A explicação para o alto índice de acertos na combinação „lo‟ + relativo „que‟ pode estar no fato de em português existir a mesma combinação do neutro + relativo „que‟, embora a maioria das gramáticas não considere a existência da forma neutra do artigo nessa língua e analise a combinação „o que‟ como um pronome demonstrativo. No entanto, se esses dados forem interpretados de acordo com o que Lado (1972) defendia em seus estudos na AC, isto é, aquelas estruturas gramaticais que são semelhantes às da língua materna, ao serem transferidas para a língua estrangeira, funcionarão satisfatoriamente nesta última, pode-se afirmar que no caso do lo que esse processo de transferência tenha ocorrido com sucesso.

A afirmação acima se ampara na argumentação empreendida por Carvalho e Nascimento (1984) acerca do fato de que o demonstrativo „o que‟ possui um „o‟ que é neutro, assim como ocorre em espanhol.
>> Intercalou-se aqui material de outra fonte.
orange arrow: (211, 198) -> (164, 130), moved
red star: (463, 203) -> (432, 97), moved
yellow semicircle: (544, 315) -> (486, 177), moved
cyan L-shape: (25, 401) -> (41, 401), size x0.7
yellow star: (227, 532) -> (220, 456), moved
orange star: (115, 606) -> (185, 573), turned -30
Ademais, em seus estudos sobre os erros produzidos por lusofalantes aprendizes de espanhol, Torijano Pérez (2003) também defende a existência de uma forma equivalente ao artigo neutro „lo‟, que seria o artigo neutro „o‟ em português, combinado com a forma do relativo „que‟.

Outra hipótese para o sucesso da combinação lo que pode ter a ver com o fato de os aprendizes de ELE, por sua experiência de leitura de textos em língua espanhola, estarem acostumados a forma lo que, pois é nesse contexto que o neutro „lo‟ aparece com maior frequência, superando todos os demais contextos de ocorrência (ver quadro 12). Além disso, quando se analisam as justificativas dadas pelos informantes para o uso do artigo neutro diante do relativo „que‟ (frase 3.b do instrumento 3), percebe-se uma clareza de que o espaço deve ser ocupado pelo „lo‟ e não pelo „el‟, pois a maioria dos informantes utiliza a estratégia de substituir a forma lo que pela construção equivalente com o demonstrativo aquello que. Como o demonstrativo aquello é neutro, por consequência, o artigo que ocupa a mesma posição também deve ser o neutro.
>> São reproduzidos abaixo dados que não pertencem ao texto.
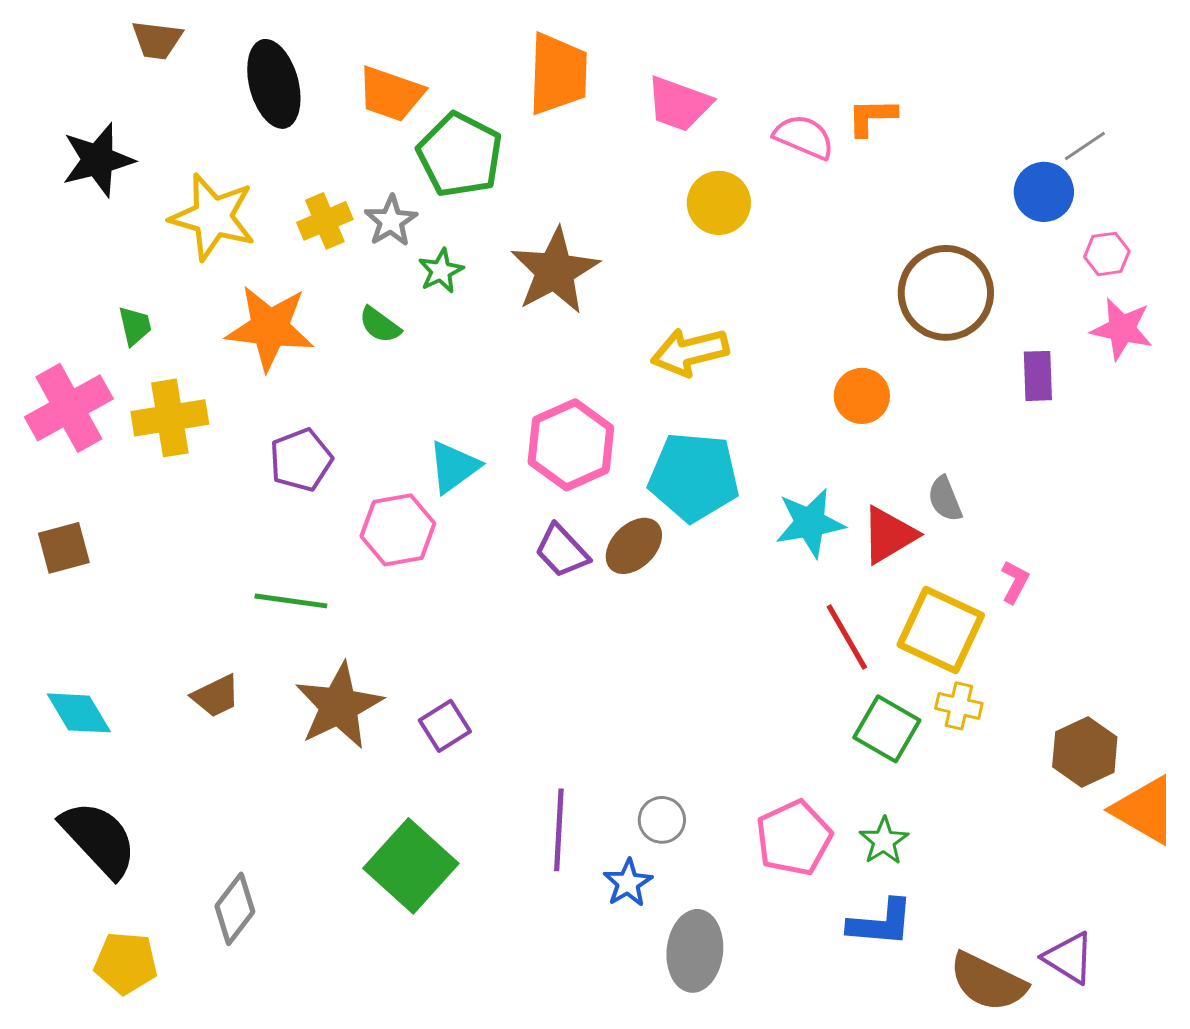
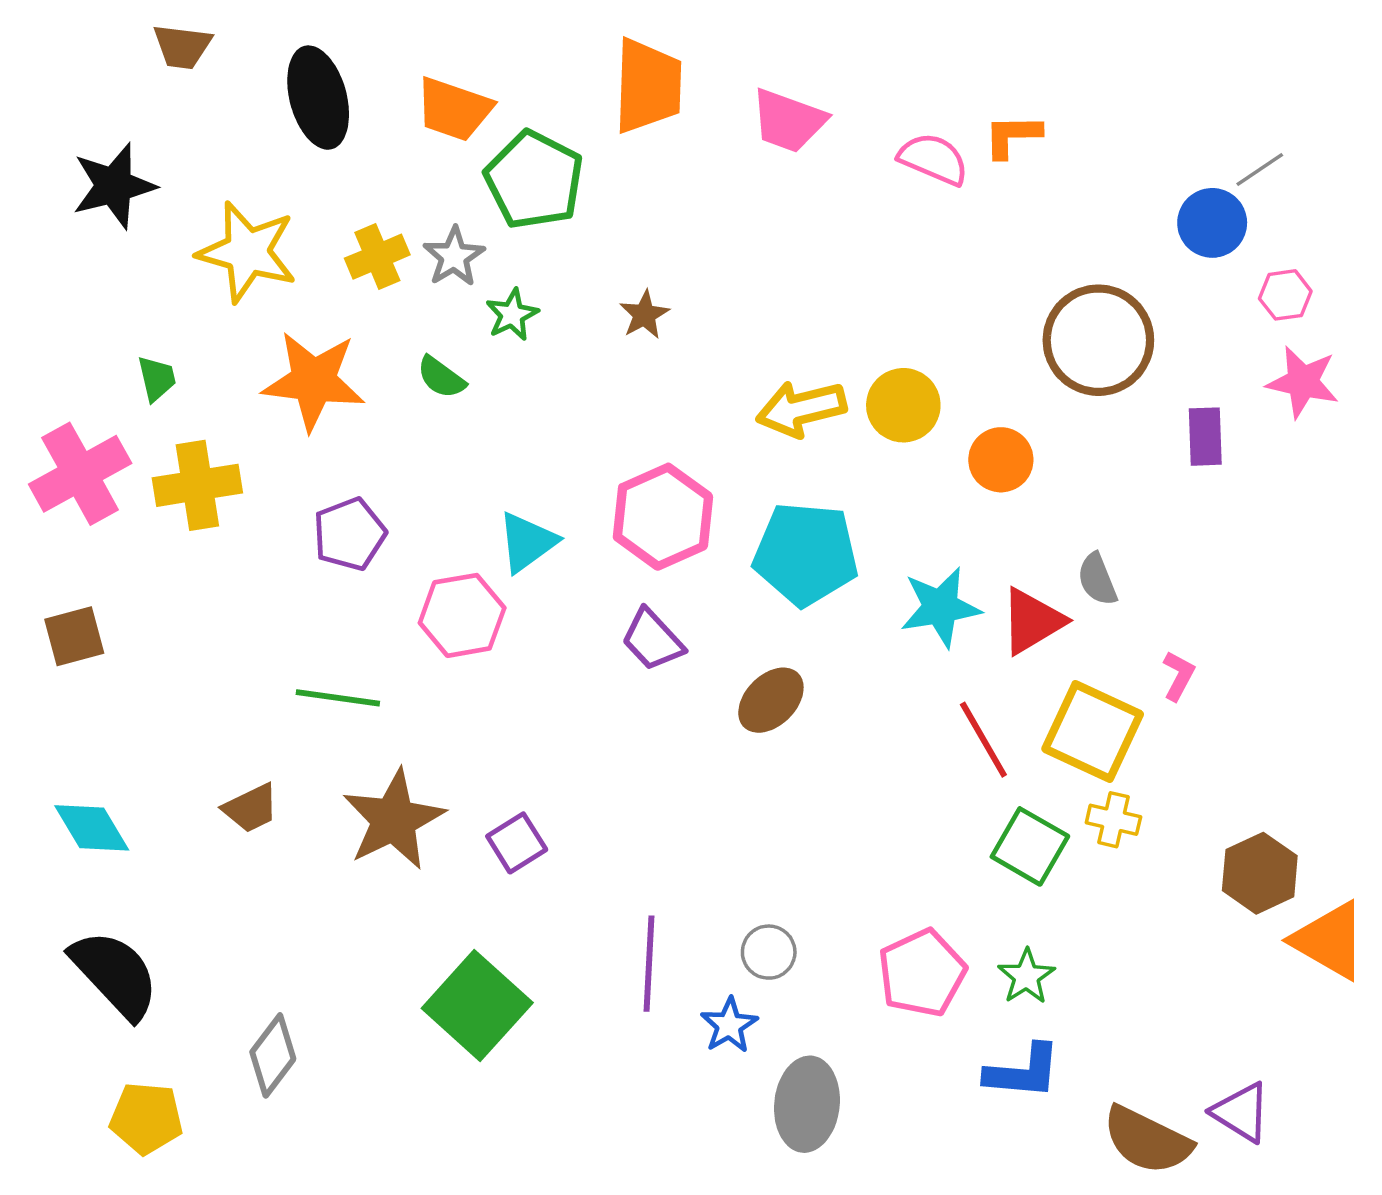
yellow circle: (719, 203) -> (903, 405), moved
brown star: (555, 271) -> (644, 315), size x0.5
brown ellipse: (634, 546) -> (771, 700), moved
Acredita-se que, nesse caso, o sucesso do uso do artigo neutro se deva muito mais ao processo de transferência positiva da língua materna do que de um conhecimento sistemático do uso do artigo neutro em língua espanhola. Acredita-se também que, embora alguns aprendizes tenham utilizado a estratégia de substituir o neutro „lo‟ pela forma equivalente do demonstrativo, o alto índice de acertos não tenha dependido diretamente de uma estratégia de leitura adotada conscientemente, simplesmente pelo fato de a estrutura lo que ter uma equivalente em português, qual seja, „o que‟.

Finalmente, toda argumentação que gira em torno da substituição da forma neutra „lo‟ pelo demonstrativo equivalente encaminha-se para a origem dos artigos definidos nas duas línguas ora em confronto, isto é, os pronomes demonstrativos. Nesse sentido, o valor que a sequência lo que possui, e as estratégias empregadas pelos informantes, apontam para o que Nunes (1975) defende acerca dos usos de alguns demonstrativos em situações nas quais os falantes poderiam tranquilamente usar os artigos definidos, o que faz com que se chegue à seguinte conclusão: a sequência lo que comporta-se como um verdadeiro pronome, seja em relação à origem, seja, sobretudo, em relação a seu uso.